Because the salt is dependent on the password. Don't make it dependent on the username either, this would still allow an attacker to create a rainbow table for the 100 most common usernames.
Keep in mind
Use only a cryptographically secure random generator to calculate your salts.
Don't use MD5. It's already considered broken, use at least SHA1.

The first two methods are worthless. The whole point of salting is that the same password does not always result in the same encrypted/hashed string.
If you make the "salt" dependent on just the password, the same password will always result in the same hash.
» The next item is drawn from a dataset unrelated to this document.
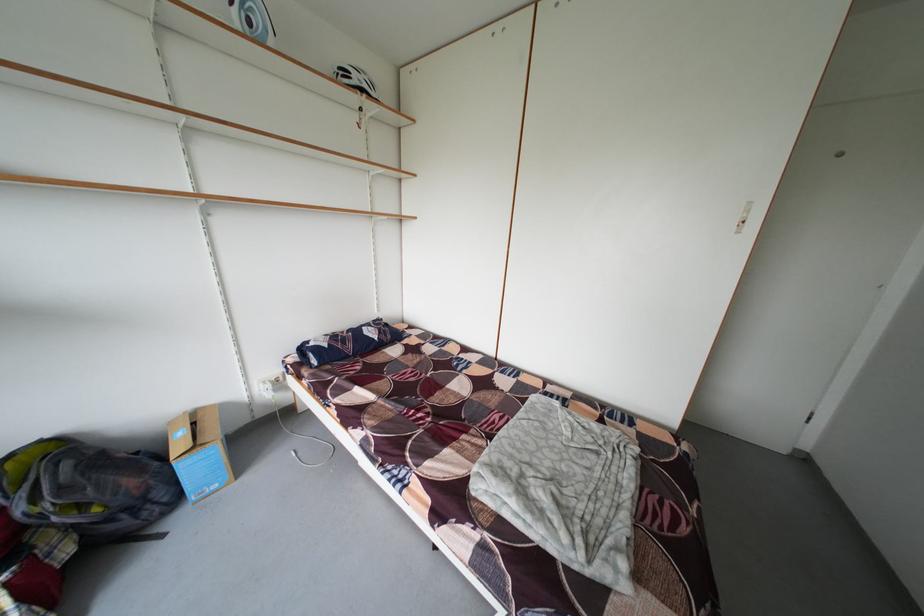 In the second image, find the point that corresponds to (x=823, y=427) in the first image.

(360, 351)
So basically the result is the same as if you'd use a slightly different hash function without any salt.
With the third method two users with the same password will usually get a different salt and the hashed version of the password will look different for both users. It will be hard to tell by the hashes that they both have the same password.

Well strictly speaking you only have one salting method, where you calculate the hash. The first three lines are different ways of generating a salt.
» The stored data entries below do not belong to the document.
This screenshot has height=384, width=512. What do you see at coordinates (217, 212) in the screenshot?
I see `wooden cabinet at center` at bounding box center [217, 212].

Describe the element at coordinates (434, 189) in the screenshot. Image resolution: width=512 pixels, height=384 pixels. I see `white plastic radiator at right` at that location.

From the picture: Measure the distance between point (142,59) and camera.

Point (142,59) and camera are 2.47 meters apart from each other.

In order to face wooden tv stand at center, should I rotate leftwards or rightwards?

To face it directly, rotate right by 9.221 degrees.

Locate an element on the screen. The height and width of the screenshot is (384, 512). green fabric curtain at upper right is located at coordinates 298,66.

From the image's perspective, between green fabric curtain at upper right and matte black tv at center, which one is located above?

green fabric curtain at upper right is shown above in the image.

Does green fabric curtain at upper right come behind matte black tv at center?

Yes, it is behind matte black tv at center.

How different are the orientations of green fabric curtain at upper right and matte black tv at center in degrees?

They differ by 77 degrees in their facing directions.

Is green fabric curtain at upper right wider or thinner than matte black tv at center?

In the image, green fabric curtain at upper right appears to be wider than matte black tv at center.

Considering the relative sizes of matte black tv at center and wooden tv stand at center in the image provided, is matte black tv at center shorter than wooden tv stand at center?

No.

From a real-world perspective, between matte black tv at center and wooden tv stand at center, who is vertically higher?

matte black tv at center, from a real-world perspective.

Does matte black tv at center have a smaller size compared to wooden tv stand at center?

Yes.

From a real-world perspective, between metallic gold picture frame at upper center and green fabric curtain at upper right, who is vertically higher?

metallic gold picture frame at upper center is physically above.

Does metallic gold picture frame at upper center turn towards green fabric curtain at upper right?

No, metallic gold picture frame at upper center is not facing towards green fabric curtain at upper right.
So a salt is there to stop precomputed lookup tables from discovering passwords. It should be a fixed value stored someone that is, preferably, unique to the plain text being hashed.
The most secure would be to use a cryptographically secure random number generator to produce a salt which is then stored along side the password.
If you created a salt which was an MD5 of the password then it would have to stored alongside the hashed and salted password value, which means you have an unsalted hash which is vulnerable to precomputed lookup tables, unless you plan to calculate it every time which is a small performance hit. By taking a SHA hash of an MD5 hash you're reducing the possibility of the plain text values, as there's a finite number of MD5 hash values as they are fixed length. This would mean that a rainbow table lookup might have a greater chance of success than a truly random salt.
So use the random salt please.

A useful way to think of rainbow tables is that they can be built for any one-way (or "trapdoor") function that only has one input. That is, if you use the same function, F, for all your passwords: hash = F(password). F could be MD5 or SHA1 or whatever.
Now lets look at salts. You use a salted function G, hash = G(salt, password). If all passwords in your database use the same salt, you can construct a function G, where G(password) = F("your salt", password), so there is a single input function, and thus you can build a rainbow table.
What if the salt depends on the password? Say the salt = I(password), we can build J(password) = G(I(password), password), a single input function, so rainbow tables can be built.
So, each password needs to have its own salt. This means that in the time it would take an attacker to crack all of your passwords, they can only crack one.